(SOURCE INFORMATION Opens)
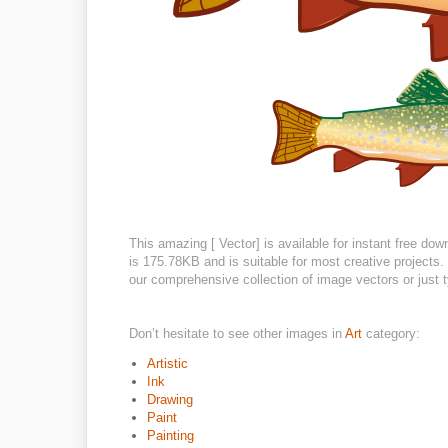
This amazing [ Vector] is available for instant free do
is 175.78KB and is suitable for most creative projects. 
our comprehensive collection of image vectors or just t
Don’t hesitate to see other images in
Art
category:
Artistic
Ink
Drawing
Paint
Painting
(SOURCE INFORMATION Closes)
(SOURCE INFORMATION Opens)
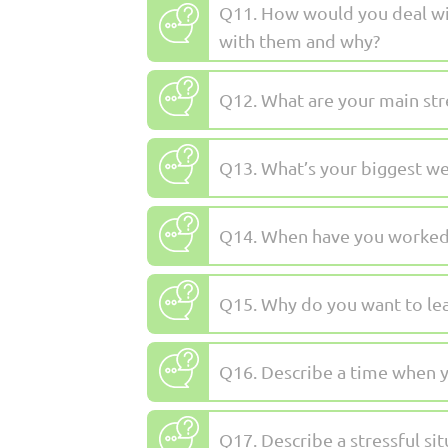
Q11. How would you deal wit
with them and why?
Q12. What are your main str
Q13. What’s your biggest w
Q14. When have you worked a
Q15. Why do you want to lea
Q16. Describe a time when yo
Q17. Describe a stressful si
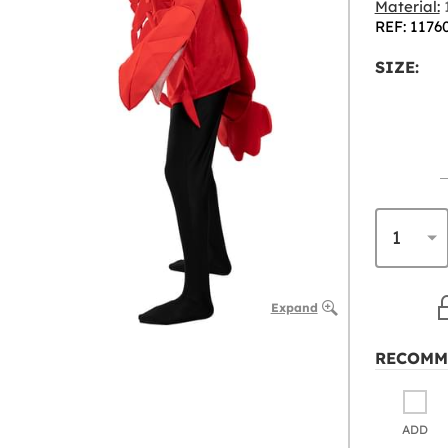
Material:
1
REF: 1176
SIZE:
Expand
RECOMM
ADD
(SOURCE INFORMATION Closes)
(SOURCE INFORMATION Opens)
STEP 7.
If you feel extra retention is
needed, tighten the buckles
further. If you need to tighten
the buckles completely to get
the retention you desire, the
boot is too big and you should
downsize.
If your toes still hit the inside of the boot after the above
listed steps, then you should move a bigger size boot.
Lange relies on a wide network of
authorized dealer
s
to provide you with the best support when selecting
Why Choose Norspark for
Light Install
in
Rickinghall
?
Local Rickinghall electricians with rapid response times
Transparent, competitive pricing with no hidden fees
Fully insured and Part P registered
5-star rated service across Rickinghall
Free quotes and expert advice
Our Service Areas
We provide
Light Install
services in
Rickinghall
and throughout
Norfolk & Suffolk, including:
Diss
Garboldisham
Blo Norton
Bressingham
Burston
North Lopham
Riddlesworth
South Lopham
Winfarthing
(SOURCE INFORMATION Closes)
EXERCISE. Gather all lines of the records that include the word "retention".

EXPECTED ANSWER.
If you feel extra retention is
the retention you desire, the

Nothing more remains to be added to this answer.